Output every line below exactly, please, omitting pictures.

### INFORMATION GIVEN:
_ _ _
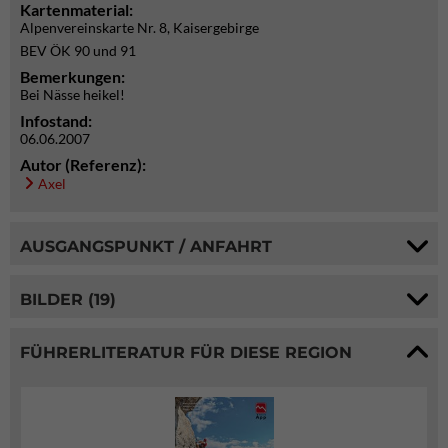
Kartenmaterial:
Alpenvereinskarte Nr. 8, Kaisergebirge
BEV ÖK 90 und 91
Bemerkungen:
Bei Nässe heikel!
Infostand:
06.06.2007
Autor (Referenz):
Axel
AUSGANGSPUNKT / ANFAHRT
BILDER (19)
FÜHRERLITERATUR FÜR DIESE REGION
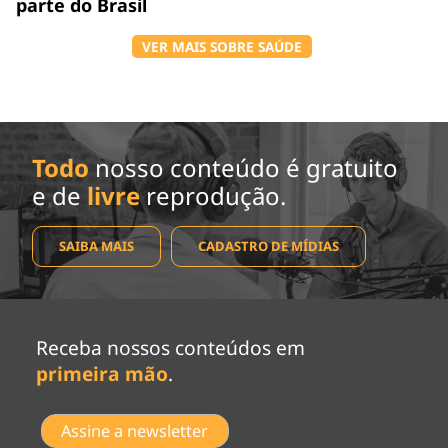
parte do Brasil
VER MAIS SOBRE SAÚDE
Todo
nosso conteúdo é gratuito
e de
livre
reprodução.
SAIBA MAIS
CADASTRO DE MÍDIAS
Receba nossos conteúdos em
primeira mão
.
Assine a newsletter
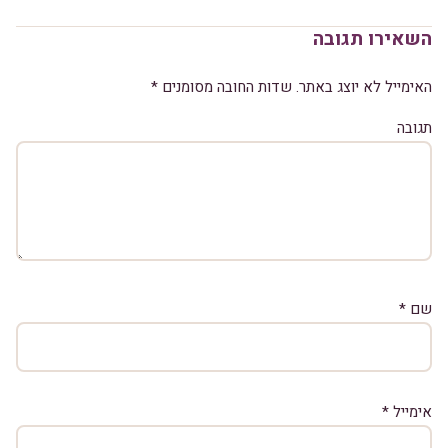
השאירו תגובה
האימייל לא יוצג באתר.
שדות החובה מסומנים
*
תגובה
שם
*
אימייל
*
_ _ _
### TASK RESULT:
Kartenmaterial:
Alpenvereinskarte Nr. 8, Kaisergebirge
BEV ÖK 90 und 91
Bemerkungen:
Bei Nässe heikel!
Infostand:
06.06.2007
Autor (Referenz):
Axel
AUSGANGSPUNKT / ANFAHRT
BILDER (19)
FÜHRERLITERATUR FÜR DIESE REGION
parte do Brasil
VER MAIS SOBRE SAÚDE
Todo
nosso conteúdo é gratuito
e de
livre
reprodução.
SAIBA MAIS
CADASTRO DE MÍDIAS
Receba nossos conteúdos em
primeira mão
.
Assine a newsletter
השאירו תגובה
האימייל לא יוצג באתר.
שדות החובה מסומנים
*
תגובה
שם
*
אימייל
*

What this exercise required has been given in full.